Bottom line: If you feel like copying and pasting code, think twice, then think a third time, then think a fourth time. Keep thinking until you are convinced that copying and pasting that code is a bad idea.

3.2 - Writing Modular Code

Code modularity is the idea that your program is composed of multiple small, independent modules. Ideally, changing implementation of one module should not affect another module, as long as the public interface is not changed.

You have seen how when we create the Deque class, we were careful to not expose implementation details to users. Thus, we are free to change our implementation of deque without our users needing to know. This idea applies outside of class designs as well.

When you are writing a long program, it's often a good idea to separate out some logic into separate functions. This is another reason why we write functions, other than to eliminate duplicate code.

3.3 - Write Self-Documenting Code

You might have remember us telling you to write comments to document your code. In addition to adding comments, there's another way to make your code easier to understand - by writing self-documenting code using sensible variable and function names.

Let's take a look at part2.cpp. Here, we have two functions, calculate1 and calculate2.

unsigned int calculate2(unsigned int n) {
  if (n == 0) {
    return 1;
  }
  return n * calculate2(n - 1);
}

unsigned int calculate1(unsigned int n) {
  if (n <= 1) {
    return n;
  }
  return calculate1(n - 1) + calculate1(n - 2);
}

Here, we can only tell that these functions are trying to calculate something using the argument n, but the function names fail to tell us what exactly it is trying to calculate. Since these two functions share similar names, we might think that these two functions are related.

However, if we take a closer look at the functions, you will see that calculate1 computes the nth Fibonacci number and calculate2 computes the nth factorial. Let's go ahead and rename the functions to fibonacci and factorial instead. Now when we revisit these functions in the future, it will be easier for us to figure out what these functions do.

In the main function of part2.cpp, we notice that there are a few variables.

unsigned int a = calculate1(10) - 13;
unsigned int b = calculate2(8) + 0x629be;
unsigned int magic = ~(((a + b - 0x629b1) >> 8) ^ 0x88) & 0x3f;

Again, we can only tell that from these variables that hold the results of some important values that we gained from using the 'fibonacci' and the 'factorial' functions, but if this program was a hundred lines longer, we may forget what these variables are supposed to represent. Let's change a to be fibonacciResult and b to be factorialResult, so that a few hundred lines later, we still remember what these variables hold.

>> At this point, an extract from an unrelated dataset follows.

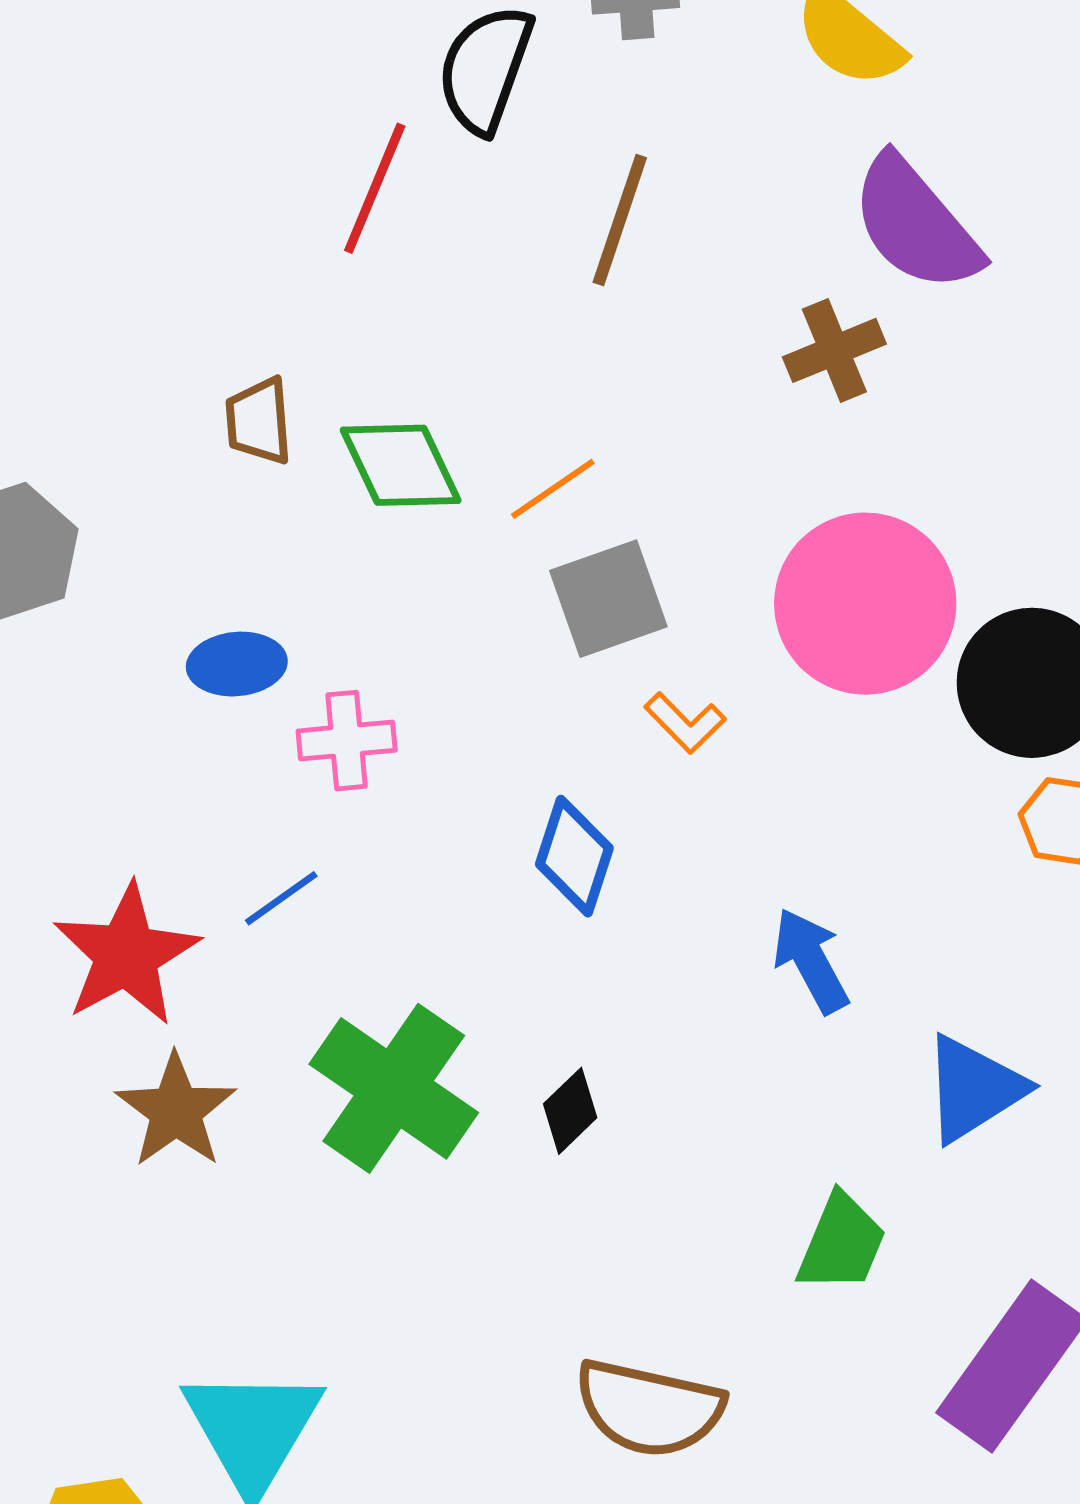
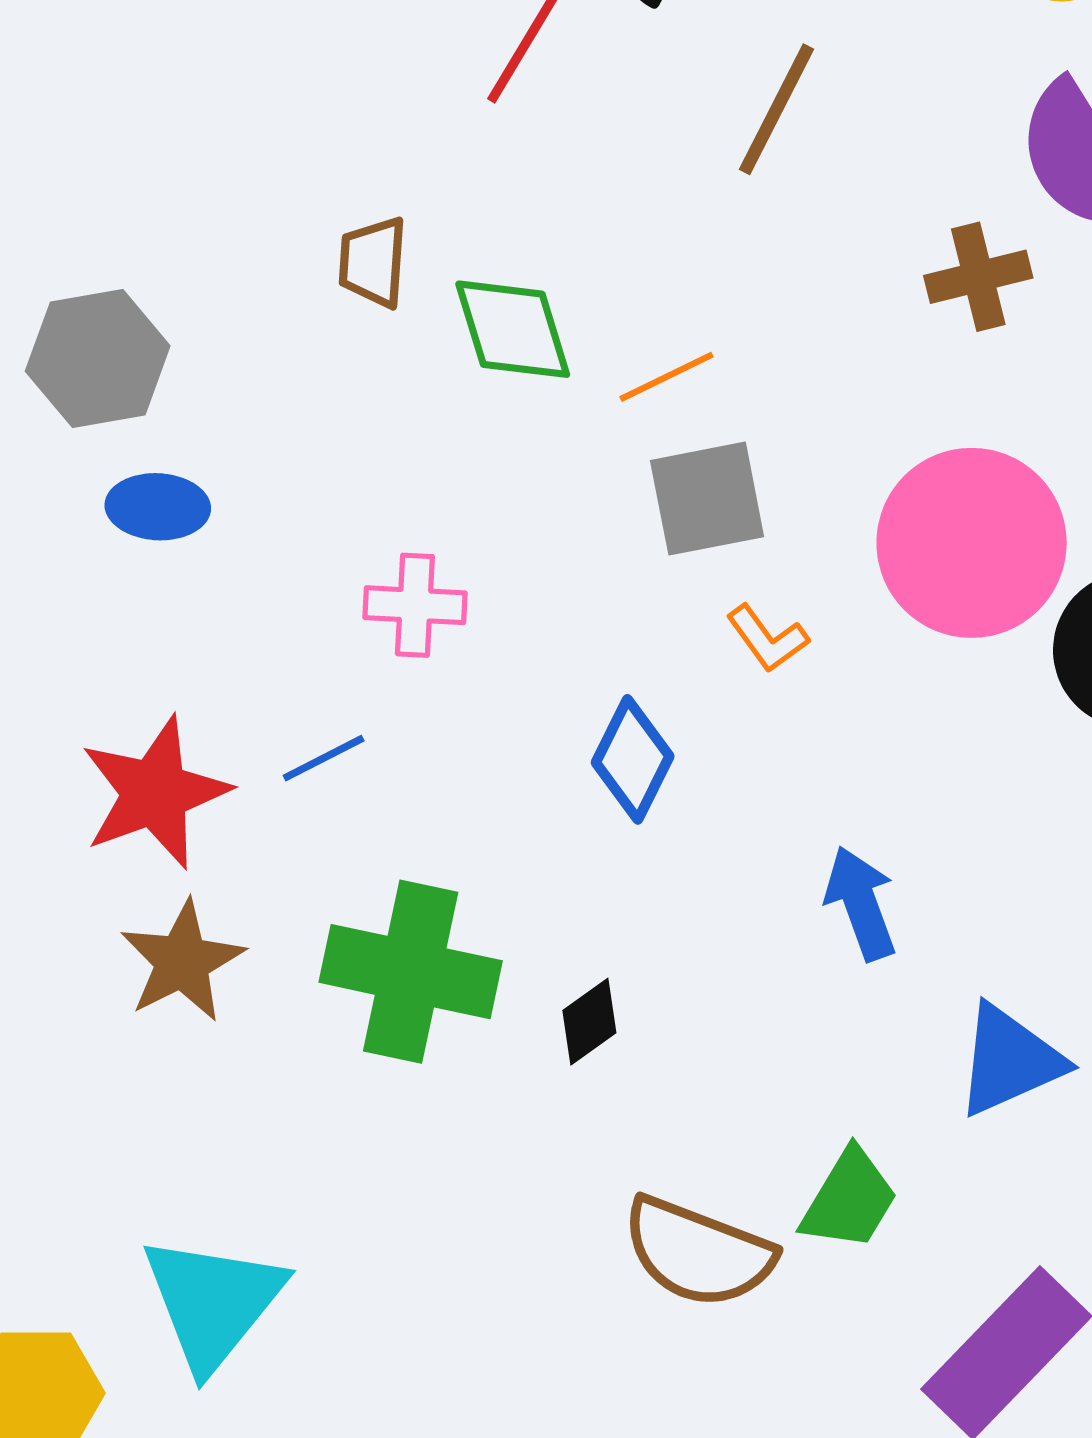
blue ellipse: (237, 664) -> (158, 507), moved
green cross: (394, 1088) -> (411, 972), turned -31
brown semicircle: (649, 1408) -> (698, 1252), moved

4 - Assignment Part 1: Clean-up

In assign1.cpp, we have a program that randomly generates two numbers, divide the bigger number by the smaller one, and print the quotient and the remainder. Identify a common pattern and eliminate duplicate code either by changing the logic or by creating a function.

In assign2.cpp, we've included a completed but badly written program that uses the quadratic equation to compute one of the two roots of a few preset quadratic equations. Your job is to clean up existing code.

5 - Assignment Part 2: GTests

Docker users: If this part doesn't work for you, partner up with a classmate, and pair program to find the bugs!

We hope this is useful information that you'll use for future assignments in this course, and in the rest of your CS career at school and beyond.

But you're not quite done after you write good code — you should also be writing tests. A lot of you gave the feedback that the gtest lab was useful, but that you wanted more practice actually writings tests. So, you're going to do just that for checkoff today!

In the gtest folder, we have provided an implementation of ArrayList for you - there is a header file arraylist.h, with the specification of the expected function in the comments, and a pre-compiled the ArrayList implementation. You do not have access to the source code. We do this because again, we do not want you to think about test cases in terms of the source code, but in a wider perspective of "how things should work".

There are three bugs in the source code, and it is your task to find two of the problems by writing a good test suite. Write a set of tests for each of add(), set(), and remove() according to the specification provided in the header file, and thinking about edge cases. Find two of the three bugs and you're good to go.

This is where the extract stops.